Operational Excellence - Operational processes that keep a system running in production.
Performance Efficiency - The ability of a system to adapt to changes in load.
Security - Protecting applications and data from threats.

In this blog post, we’ll focus on features and patterns to implement within Azure Data Factory (ADF) that align to the Azure Well-Architected Framework for data workloads.

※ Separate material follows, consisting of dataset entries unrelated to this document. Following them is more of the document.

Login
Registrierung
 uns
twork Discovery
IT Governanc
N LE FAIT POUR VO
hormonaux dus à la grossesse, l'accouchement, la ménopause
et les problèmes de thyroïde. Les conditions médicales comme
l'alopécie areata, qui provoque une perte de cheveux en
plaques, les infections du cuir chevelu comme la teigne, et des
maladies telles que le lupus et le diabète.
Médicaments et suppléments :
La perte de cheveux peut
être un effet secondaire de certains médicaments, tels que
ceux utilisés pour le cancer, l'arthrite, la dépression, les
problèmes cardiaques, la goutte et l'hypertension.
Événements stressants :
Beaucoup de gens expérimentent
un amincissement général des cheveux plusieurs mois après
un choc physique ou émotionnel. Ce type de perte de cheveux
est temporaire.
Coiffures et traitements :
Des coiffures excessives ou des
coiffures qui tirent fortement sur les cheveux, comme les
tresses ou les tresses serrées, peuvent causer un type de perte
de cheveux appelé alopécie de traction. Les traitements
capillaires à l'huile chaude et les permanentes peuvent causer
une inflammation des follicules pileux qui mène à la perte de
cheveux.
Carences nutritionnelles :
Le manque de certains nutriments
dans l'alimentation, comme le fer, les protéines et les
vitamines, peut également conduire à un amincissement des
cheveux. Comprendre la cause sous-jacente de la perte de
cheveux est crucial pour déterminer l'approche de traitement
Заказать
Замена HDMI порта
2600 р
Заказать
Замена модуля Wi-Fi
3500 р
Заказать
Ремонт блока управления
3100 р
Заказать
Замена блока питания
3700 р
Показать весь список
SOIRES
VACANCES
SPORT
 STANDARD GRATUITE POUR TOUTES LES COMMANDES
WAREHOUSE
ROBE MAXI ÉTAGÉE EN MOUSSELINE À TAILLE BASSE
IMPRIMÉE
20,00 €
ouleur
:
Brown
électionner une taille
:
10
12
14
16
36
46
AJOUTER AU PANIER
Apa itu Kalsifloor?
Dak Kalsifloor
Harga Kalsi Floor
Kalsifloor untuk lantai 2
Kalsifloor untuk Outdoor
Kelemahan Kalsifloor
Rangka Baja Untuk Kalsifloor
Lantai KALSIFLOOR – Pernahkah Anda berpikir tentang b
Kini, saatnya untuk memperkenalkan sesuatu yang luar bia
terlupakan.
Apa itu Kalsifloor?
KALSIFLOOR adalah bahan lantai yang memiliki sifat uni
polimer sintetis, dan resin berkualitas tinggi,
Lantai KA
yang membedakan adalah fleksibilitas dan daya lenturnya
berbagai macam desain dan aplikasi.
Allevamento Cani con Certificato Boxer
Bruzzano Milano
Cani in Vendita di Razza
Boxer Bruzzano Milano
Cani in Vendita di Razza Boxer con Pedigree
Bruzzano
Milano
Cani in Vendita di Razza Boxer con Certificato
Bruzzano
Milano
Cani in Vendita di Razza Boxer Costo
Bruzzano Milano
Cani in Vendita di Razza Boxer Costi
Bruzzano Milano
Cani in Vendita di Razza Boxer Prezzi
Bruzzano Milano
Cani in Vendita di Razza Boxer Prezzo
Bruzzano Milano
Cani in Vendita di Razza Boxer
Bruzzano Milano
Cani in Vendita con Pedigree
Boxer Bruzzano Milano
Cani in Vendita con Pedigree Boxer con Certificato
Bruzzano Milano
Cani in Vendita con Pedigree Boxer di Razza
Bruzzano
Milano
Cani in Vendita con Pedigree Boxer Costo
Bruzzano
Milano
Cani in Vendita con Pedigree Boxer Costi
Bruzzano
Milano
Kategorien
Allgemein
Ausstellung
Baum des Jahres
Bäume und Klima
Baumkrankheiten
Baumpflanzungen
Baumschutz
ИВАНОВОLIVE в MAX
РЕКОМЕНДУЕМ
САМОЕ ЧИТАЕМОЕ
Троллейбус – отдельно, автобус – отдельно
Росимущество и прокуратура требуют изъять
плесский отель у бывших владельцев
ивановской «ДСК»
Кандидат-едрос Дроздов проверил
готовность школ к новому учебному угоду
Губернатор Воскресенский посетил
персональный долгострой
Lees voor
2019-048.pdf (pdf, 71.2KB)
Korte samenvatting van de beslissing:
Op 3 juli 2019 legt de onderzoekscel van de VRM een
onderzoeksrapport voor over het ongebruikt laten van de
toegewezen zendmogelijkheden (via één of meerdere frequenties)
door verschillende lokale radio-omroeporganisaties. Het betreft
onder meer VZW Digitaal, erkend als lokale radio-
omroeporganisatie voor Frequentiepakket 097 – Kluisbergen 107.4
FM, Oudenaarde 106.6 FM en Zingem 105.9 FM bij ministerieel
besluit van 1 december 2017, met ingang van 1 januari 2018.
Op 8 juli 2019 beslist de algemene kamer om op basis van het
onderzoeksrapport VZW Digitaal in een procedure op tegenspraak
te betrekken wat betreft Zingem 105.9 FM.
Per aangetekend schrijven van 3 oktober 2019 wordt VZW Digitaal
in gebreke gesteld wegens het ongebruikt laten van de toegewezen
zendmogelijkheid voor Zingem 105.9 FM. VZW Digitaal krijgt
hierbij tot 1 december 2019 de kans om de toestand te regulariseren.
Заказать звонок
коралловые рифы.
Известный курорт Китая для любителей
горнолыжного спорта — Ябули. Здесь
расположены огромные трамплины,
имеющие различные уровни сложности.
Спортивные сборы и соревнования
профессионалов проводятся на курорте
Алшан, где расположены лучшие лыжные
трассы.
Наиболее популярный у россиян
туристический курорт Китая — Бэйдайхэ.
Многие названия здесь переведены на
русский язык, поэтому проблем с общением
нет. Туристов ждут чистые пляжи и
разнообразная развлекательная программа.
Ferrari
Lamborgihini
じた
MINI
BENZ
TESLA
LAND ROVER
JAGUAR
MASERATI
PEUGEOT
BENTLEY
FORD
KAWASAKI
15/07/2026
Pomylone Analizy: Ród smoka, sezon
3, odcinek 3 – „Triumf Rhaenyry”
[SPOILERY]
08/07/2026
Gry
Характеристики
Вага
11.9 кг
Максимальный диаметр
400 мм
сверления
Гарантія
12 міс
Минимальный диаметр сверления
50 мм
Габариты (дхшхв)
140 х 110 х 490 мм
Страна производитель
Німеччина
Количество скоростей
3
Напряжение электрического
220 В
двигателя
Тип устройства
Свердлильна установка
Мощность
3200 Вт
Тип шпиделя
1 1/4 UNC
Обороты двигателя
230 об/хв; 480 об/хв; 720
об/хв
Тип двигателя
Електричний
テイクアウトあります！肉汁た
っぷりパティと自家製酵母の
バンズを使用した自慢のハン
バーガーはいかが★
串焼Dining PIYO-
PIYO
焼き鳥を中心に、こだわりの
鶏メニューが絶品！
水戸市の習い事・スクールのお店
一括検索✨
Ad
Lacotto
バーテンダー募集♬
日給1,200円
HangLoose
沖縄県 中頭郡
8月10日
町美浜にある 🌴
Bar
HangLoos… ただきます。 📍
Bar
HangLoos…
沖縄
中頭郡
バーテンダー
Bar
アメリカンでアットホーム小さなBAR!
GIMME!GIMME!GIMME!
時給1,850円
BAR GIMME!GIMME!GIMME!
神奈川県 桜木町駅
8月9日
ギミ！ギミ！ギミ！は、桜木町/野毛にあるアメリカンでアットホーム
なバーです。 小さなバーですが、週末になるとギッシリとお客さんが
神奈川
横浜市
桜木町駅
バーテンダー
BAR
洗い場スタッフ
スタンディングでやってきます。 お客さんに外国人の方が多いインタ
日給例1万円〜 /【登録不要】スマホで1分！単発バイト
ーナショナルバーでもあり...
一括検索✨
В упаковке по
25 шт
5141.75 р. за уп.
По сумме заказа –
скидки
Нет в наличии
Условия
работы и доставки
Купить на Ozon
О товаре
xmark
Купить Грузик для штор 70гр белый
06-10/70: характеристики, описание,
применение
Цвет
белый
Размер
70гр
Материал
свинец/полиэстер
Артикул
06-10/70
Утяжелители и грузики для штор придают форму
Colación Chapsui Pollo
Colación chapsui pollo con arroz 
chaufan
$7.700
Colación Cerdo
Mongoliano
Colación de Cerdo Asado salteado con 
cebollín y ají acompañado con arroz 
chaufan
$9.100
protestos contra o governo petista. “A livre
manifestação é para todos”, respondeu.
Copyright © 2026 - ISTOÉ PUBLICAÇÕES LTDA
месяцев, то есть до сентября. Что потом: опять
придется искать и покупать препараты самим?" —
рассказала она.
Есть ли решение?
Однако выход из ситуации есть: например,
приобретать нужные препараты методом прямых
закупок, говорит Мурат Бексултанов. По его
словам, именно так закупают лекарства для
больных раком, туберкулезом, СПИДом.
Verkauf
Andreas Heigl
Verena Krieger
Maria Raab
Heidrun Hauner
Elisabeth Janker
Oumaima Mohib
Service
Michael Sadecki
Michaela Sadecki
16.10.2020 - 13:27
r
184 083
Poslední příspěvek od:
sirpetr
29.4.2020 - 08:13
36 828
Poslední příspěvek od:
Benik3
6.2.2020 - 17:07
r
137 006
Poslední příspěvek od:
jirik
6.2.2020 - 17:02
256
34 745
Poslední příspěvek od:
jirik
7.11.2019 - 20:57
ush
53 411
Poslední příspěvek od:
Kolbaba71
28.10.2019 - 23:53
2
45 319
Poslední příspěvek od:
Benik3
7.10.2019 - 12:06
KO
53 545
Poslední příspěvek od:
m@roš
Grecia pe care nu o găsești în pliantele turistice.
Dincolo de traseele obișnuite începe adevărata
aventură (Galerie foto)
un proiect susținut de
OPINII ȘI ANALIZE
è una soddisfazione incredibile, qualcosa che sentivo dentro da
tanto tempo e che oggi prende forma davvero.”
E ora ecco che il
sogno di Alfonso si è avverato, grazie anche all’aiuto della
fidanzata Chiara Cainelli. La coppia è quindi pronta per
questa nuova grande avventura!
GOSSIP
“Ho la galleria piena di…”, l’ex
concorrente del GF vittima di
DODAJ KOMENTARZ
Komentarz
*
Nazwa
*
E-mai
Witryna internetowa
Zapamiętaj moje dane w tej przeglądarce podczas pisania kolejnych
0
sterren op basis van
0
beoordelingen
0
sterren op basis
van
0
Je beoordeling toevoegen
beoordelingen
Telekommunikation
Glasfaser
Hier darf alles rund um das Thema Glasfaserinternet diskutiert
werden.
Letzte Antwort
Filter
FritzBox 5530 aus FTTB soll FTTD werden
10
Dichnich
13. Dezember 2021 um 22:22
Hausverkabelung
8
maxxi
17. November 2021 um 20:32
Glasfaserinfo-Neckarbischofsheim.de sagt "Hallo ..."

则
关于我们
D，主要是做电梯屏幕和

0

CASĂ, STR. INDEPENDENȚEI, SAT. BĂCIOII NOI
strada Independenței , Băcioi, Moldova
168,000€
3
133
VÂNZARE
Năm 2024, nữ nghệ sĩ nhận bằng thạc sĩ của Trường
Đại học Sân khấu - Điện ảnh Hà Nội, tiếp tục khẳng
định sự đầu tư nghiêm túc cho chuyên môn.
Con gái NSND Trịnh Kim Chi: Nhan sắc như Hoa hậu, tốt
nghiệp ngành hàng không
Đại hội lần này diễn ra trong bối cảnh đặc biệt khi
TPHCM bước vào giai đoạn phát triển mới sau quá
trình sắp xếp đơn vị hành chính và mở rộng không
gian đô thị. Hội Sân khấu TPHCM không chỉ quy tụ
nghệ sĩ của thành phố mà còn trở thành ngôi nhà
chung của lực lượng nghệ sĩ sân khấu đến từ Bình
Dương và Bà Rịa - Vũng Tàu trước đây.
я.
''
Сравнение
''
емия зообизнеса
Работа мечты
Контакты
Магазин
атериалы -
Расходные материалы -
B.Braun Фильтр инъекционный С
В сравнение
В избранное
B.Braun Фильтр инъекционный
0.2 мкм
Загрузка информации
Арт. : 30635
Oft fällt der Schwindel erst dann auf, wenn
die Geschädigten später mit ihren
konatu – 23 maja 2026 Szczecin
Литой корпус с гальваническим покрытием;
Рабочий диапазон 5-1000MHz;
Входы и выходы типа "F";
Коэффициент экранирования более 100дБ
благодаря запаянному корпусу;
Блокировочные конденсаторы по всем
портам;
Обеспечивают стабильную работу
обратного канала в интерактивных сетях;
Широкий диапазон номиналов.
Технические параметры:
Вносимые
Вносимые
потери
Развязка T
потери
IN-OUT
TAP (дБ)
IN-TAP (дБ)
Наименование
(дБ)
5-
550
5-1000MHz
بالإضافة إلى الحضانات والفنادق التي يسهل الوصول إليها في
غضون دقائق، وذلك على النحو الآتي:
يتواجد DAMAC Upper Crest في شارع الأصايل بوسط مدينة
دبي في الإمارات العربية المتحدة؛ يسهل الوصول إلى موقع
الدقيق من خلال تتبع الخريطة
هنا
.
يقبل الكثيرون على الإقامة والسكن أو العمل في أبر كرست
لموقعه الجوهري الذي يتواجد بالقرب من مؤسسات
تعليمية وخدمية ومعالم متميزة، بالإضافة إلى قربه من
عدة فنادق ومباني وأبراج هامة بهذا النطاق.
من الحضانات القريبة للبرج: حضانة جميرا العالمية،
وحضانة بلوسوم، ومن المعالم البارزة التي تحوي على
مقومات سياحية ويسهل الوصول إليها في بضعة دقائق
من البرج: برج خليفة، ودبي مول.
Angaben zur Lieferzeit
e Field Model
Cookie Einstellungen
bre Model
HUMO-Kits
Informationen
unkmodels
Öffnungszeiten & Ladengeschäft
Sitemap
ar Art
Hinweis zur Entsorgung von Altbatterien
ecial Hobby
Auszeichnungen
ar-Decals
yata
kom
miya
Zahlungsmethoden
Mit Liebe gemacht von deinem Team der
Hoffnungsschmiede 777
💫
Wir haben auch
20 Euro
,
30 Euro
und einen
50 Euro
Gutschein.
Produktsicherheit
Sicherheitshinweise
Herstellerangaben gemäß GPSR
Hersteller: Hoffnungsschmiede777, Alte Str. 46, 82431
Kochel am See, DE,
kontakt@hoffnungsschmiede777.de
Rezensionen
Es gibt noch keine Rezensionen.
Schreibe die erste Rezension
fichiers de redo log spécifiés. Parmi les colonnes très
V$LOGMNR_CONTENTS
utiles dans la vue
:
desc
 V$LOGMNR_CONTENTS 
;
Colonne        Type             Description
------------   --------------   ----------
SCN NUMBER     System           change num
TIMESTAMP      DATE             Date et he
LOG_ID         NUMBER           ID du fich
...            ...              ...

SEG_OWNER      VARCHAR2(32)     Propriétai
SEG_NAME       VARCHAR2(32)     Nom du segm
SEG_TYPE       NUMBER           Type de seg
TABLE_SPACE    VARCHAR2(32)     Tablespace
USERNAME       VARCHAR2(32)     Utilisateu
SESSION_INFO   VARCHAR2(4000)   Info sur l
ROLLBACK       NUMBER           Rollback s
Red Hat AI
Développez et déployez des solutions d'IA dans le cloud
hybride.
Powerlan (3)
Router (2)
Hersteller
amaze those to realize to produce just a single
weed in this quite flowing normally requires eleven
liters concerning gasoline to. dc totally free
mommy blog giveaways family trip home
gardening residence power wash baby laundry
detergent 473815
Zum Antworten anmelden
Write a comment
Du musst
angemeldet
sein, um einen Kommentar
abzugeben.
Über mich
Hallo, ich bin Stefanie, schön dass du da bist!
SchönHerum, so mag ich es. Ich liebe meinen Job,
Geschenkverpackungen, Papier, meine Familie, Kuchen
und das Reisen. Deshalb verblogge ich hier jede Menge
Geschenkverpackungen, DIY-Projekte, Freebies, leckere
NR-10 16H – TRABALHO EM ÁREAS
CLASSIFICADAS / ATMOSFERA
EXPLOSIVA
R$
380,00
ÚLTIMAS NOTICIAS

The following table summarizes some features and patterns you can implement within ADF which help support WAF tenets:

	Cost Optimization	Reliability	Operational Excellence	Performance Efficiency	Security
Pipeline quality, resiliency and error handling	X	X	X
Meta-data driven pipelines		X	X
Triggers		X	X
Pipeline and data flow performance	X	X	X	X
Performance SLAs – cost vs performance	X		X	X
Right-sizing Azure IRs	X	X		X
Right-sizing Self-Hosted Integration Run Times	X	X	X	X
Optimize compute sources leveraged by ADF	X	X	X	X
Leverage Git Integration with Data Factory		X	X
Managed VNet, Private Endpoints and Private Link			X		X
Permissions			X		X
Use Managed Identity for Azure Resource access			X		X
Store credentials and other values in Azure Key Vault			X		X
Training on ADF	X	X	X	X	X

Pipeline quality, resiliency, and error handling

Pipeline quality, resiliency and error handling ensure that activities and pipelines are successful and that failures are handled appropriately. ADF is billed by usage; pipelines and pipeline activities incur costs even when a failure occurs without delivering expected results. Failures also cause delays in providing data necessary for your organization. Design pipelines to minimize failures, monitor for errors or potential issues, and handle failures/issues to take appropriate action. High quality and resilient pipelines support WAF Cost Optimization, Reliability, and Operational Excellence. Below are some ADF features that can help:

Configure Retry and Retry interval settings on Activities on activities that can error due to timing:

Use Validation Activity to ensure a pipeline only continues execution if a reference dataset exists, meets specific criteria, or a timeout has been reached.
Use Activity Dependencies to redirect pipeline activity failures to handle errors, send notifications, wait, or stop and fail the pipeline.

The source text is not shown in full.